The signs were not good before kick-off. All four corner posts were bent in the howling wind, and the referee had removed the flags for fear that they turn into lethal weapons. Rain came down as if thrown on-stage from buckets, and birds struggled to take off.

This was a big game for Oxygen FC. The last eight of the cup. It would be an exaggeration to say that it had been a struggle to get this far in the competition, as there are only nine teams in our league and seven of them – including us – had received a bye to the quarter-final stage. Even so, as finalists last year, our expectations were high.

We began well and grabbed the lead with a sharply-taken goal from Big Doug. Chris lolloped down the left wing and his cross was met by a perfectly timed run from the large fella. Unfortunately, as the weather deteriorated, so did our football. The opposition equalised.

It was a controversial goal – a through-ball was clearly offside, and the linesman agreed.

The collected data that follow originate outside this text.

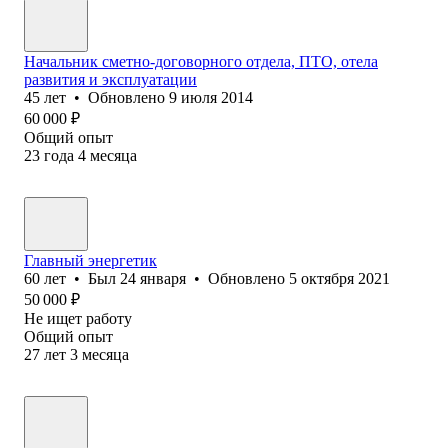
Начальник сметно-договорного отдела, ПТО, отела
развития и эксплуатации
45
лет
•
Обновлено
9 июля 2014
60 000
₽
Общий опыт
23
года
4
месяца
Главный энергетик
60
лет
•
Был
24 января
•
Обновлено
5 октября 2021
50 000
₽
Не ищет работу
Общий опыт
27
лет
3
месяца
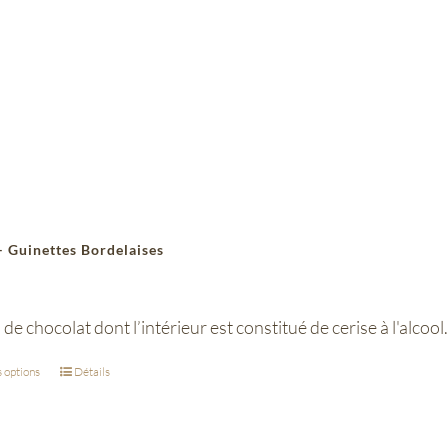
– Guinettes Bordelaises
e chocolat dont l’intérieur est constitué de cerise à l'alcool.
 options
Détails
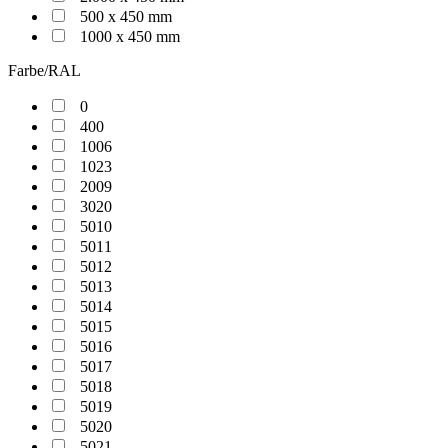
500 x 450 mm
1000 x 450 mm
Farbe/RAL
0
400
1006
1023
2009
3020
5010
5011
5012
5013
5014
5015
5016
5017
5018
5019
5020
5021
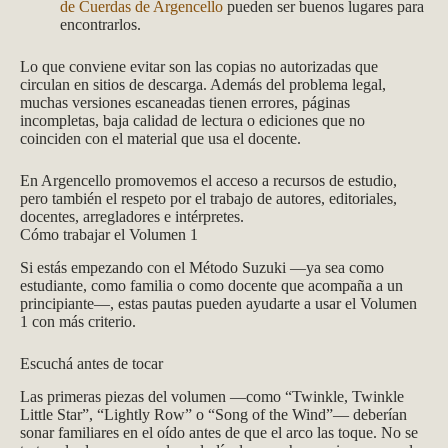
de Cuerdas de Argencello
pueden ser buenos lugares para
encontrarlos.
Lo que conviene evitar son las copias no autorizadas que
circulan en sitios de descarga. Además del problema legal,
muchas versiones escaneadas tienen errores, páginas
incompletas, baja calidad de lectura o ediciones que no
coinciden con el material que usa el docente.
En Argencello promovemos el acceso a recursos de estudio,
pero también el respeto por el trabajo de autores, editoriales,
docentes, arregladores e intérpretes.
Cómo trabajar el Volumen 1
Si estás empezando con el Método Suzuki —ya sea como
estudiante, como familia o como docente que acompaña a un
principiante—, estas pautas pueden ayudarte a usar el Volumen
1 con más criterio.
Escuchá antes de tocar
Las primeras piezas del volumen —como “Twinkle, Twinkle
Little Star”, “Lightly Row” o “Song of the Wind”— deberían
sonar familiares en el oído antes de que el arco las toque. No se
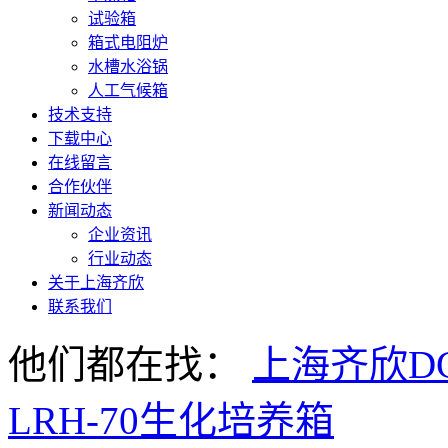
试验箱
箱式电阻炉
水槽水浴锅
人工气候箱
技术支持
下载中心
在线留言
合作伙伴
新闻动态
企业资讯
行业动态
关于上海齐欣
联系我们
他们都在找：
上海齐欣DG
LRH-70生化培养箱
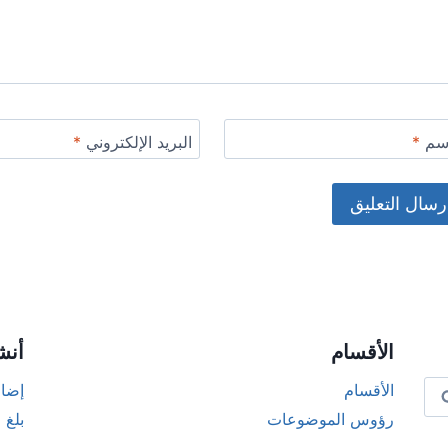
اسم
*
البريد الإلكتروني
*
Alternat
الأقسام
أنش
الأقسام
إضاف
رؤوس الموضوعات
بلغ 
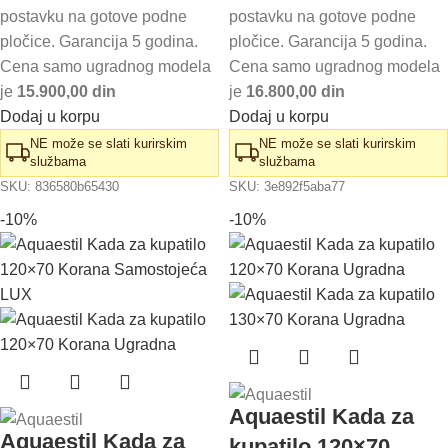
39.550,00 RSD.
37.730,00 RSD.
postavku na gotove podne
postavku na gotove podne
pločice. Garancija 5 godina.
pločice. Garancija 5 godina.
Cena samo ugradnog modela
Cena samo ugradnog modela
je
15.900,00 din
je
16.800,00 din
Dodaj u korpu
Dodaj u korpu
NE može se slati kurirskim
NE može se slati kurirskim
službama
službama
SKU:
836580b65430
SKU:
3e892f5aba77
-10%
-10%
Aquaestil Kada za
Aquaestil Kada za
kupatilo 120×70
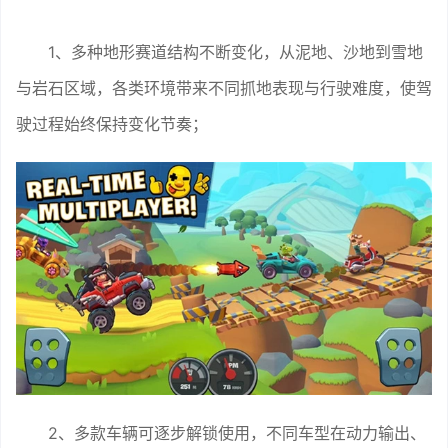
1、多种地形赛道结构不断变化，从泥地、沙地到雪地
与岩石区域，各类环境带来不同抓地表现与行驶难度，使驾
驶过程始终保持变化节奏；
2、多款车辆可逐步解锁使用，不同车型在动力输出、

At the back, we stopped while their forwards continued. The referee allowed play to continue and, despite the linesman's flag, awarded a goal.

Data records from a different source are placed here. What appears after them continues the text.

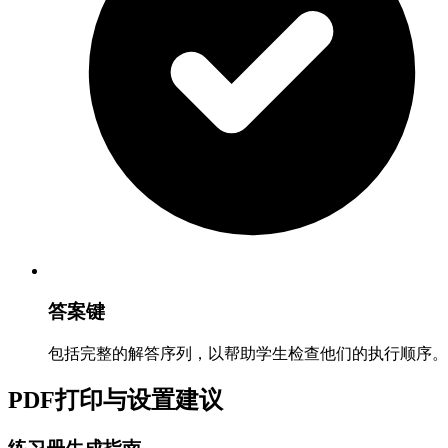
答案键
包括完整的解答序列，以帮助学生检查他们的执行顺序。
PDF打印与设置建议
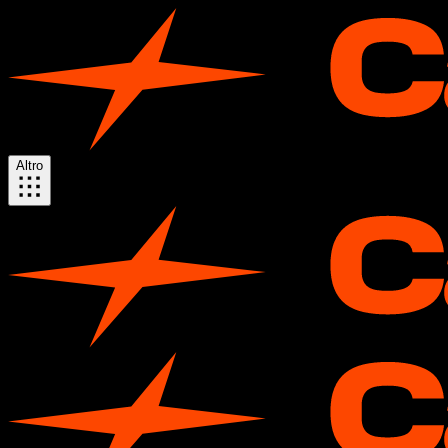
Altro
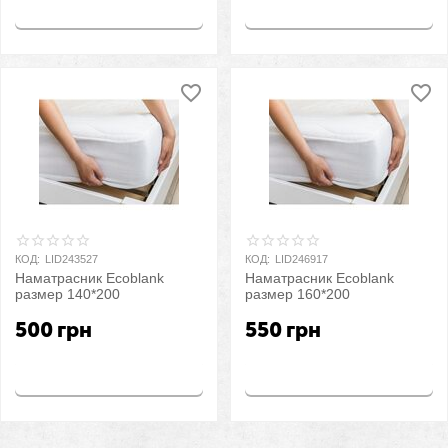
Купить
Купить
КОД:
LID243527
КОД:
LID246917
Наматрасник Ecoblank
Наматрасник Ecoblank
размер 140*200
размер 160*200
500
грн
550
грн
Купить
Купить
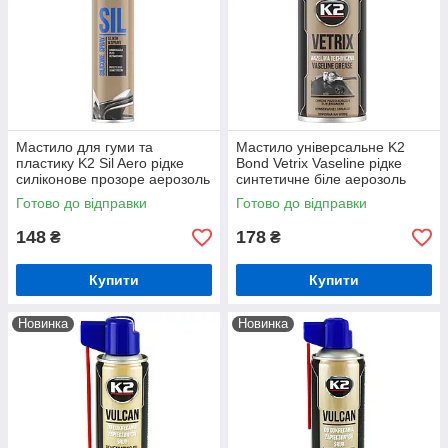
Мастило для гуми та
Мастило універсальне K2
пластику K2 Sil Aero рідке
Bond Vetrix Vaseline рідке
силіконове прозоре аерозоль
синтетичне біле аерозоль
300 мл (K6331)
140 мл (B400)
Готово до відправки
Готово до відправки
148
178
₴
₴
Купити
Купити
Новинка
Новинка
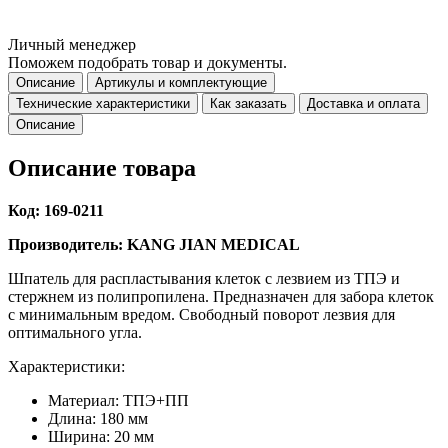
Личный менеджер
Поможем подобрать товар и документы.
Описание
Артикулы и комплектующие
Технические характеристики
Как заказать
Доставка и оплата
Описание
Описание товара
Код: 169-0211
Производитель: KANG JIAN MEDICAL
Шпатель для распластывания клеток с лезвием из ТПЭ и
стержнем из полипропилена. Предназначен для забора клеток
с минимальным вредом. Свободный поворот лезвия для
оптимального угла.
Характеристики:
Материал: ТПЭ+ПП
Длина: 180 мм
Ширина: 20 мм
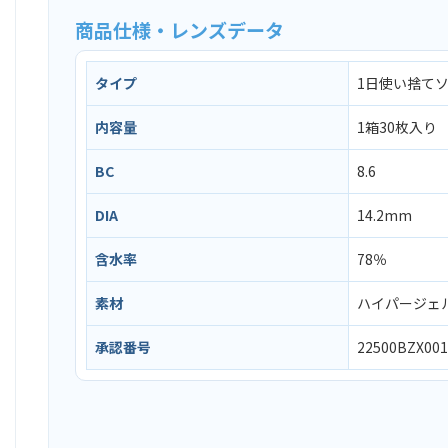
商品仕様・レンズデータ
タイプ
1日使い捨て
内容量
1箱30枚入り
BC
8.6
DIA
14.2mm
含水率
78％
素材
ハイパージェ
承認番号
22500BZX001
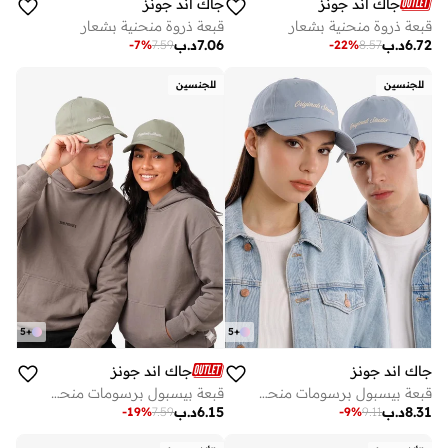
جاك اند جونز
جاك اند جونز
قبعة ذروة منحنية بشعار
قبعة ذروة منحنية بشعار
6.72
د.ب
7.06
د.ب
-
7
%
7.59
-
22
%
8.57
للجنسين
للجنسين
5
+
5
+
جاك اند جونز
جاك اند جونز
قبعة بيسبول برسومات منحنية
قبعة بيسبول برسومات منحنية
8.31
د.ب
6.15
د.ب
-
19
%
7.59
-
9
%
9.11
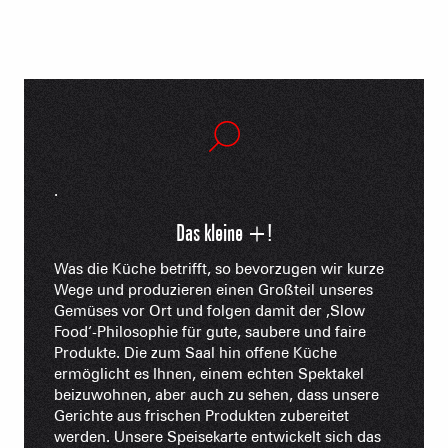
.
Das kleine +!
Was die Küche betrifft, so bevorzugen wir kurze
Wege und produzieren einen Großteil unseres
Gemüses vor Ort und folgen damit der ‚Slow
Food‘-Philosophie für gute, saubere und faire
Produkte. Die zum Saal hin offene Küche
ermöglicht es Ihnen, einem echten Spektakel
beizuwohnen, aber auch zu sehen, dass unsere
Gerichte aus frischen Produkten zubereitet
werden. Unsere Speisekarte entwickelt sich das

As extra time approached anxiety levels rose. Never mind the result, the prospect of another 30 minutes in a torrential downpour was too much to bear. In such appalling conditions the important thing is to stay upright. One false move would leave you eating mud in your opponent's wake.

"Just stay on your feet, Del!" I yelled to our centre-half, urging caution as he jockeyed with an attacker. But in the split second between "Del" and "feet", Del had fallen with a sticky thud and was on his back, performing the dance of the dying fly.

Two more goals followed in extra time, neither from us. As the centre circle became unplayable it was effectively game over, although Gareth scored a beauty by way of consolation, beating three men and lashing the ball home for his first goal in four seasons.

By the end we weren't playing football, we were completing an obstacle course. Our opponents could have scored at least twice more, but on both occasions their strikers simply slipped over in the mud when through on goal.

As the end of the match approached the rain came down harder and thoughts of cup glory faded. At least our white shirts, which had become spattered with dirt and filth, turned white again.